BEGIN Information given

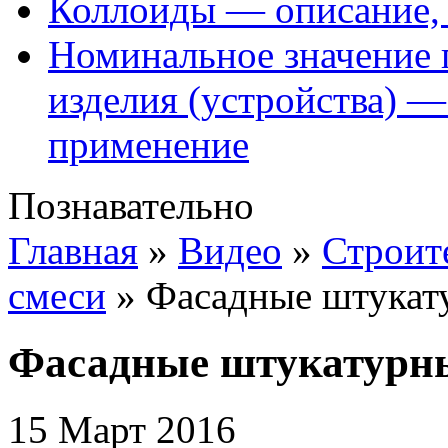
Коллоиды — описание, 
Номинальное значение 
изделия (устройства) —
применение
Познавательно
Главная
»
Видео
»
Строит
смеси
»
Фасадные штукат
Фасадные штукатурны
15 Март 2016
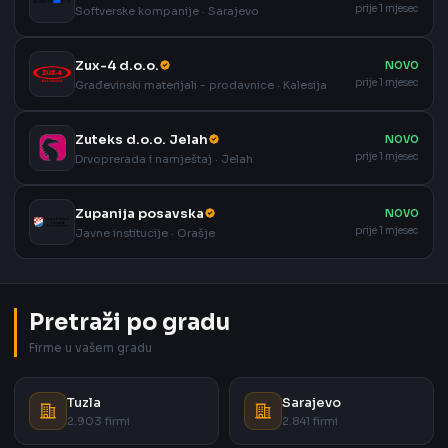
prije 1 mjesec
Softverske kompanije · Sarajevo
Zux-4 d.o.o.
NOVO
prije 1 mjesec
Građevinski materijali - prodavnice · Kalesija
Zuteks d.o.o. Jelah
NOVO
prije 1 mjesec
Drvoprerada i namještaj · Jelah
Zupanija posavska
NOVO
prije 1 mjesec
Javne institucije · Orašje
Pretraži po gradu
Firme u vašem gradu
Tuzla
Sarajevo
2.903 firmi
2.841 firmi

END Information given

▸ Exercise instructions:
Exclude all images, then retype the records above without alteration.

▸ Problem solution:
Коллоиды — описание, 
Номинальное значение 
изделия (устройства) —
применение
Познавательно
Главная
»
Видео
»
Строит
смеси
»
Фасадные штукат
Фасадные штукатурны
15 Март 2016
prije 1 mjesec
Softverske kompanije · Sarajevo
Zux-4 d.o.o.
NOVO
prije 1 mjesec
Građevinski materijali - prodavnice · Kalesija
Zuteks d.o.o. Jelah
NOVO
prije 1 mjesec
Drvoprerada i namještaj · Jelah
Zupanija posavska
NOVO
prije 1 mjesec
Javne institucije · Orašje
Pretraži po gradu
Firme u vašem gradu
Tuzla
Sarajevo
2.903 firmi
2.841 firmi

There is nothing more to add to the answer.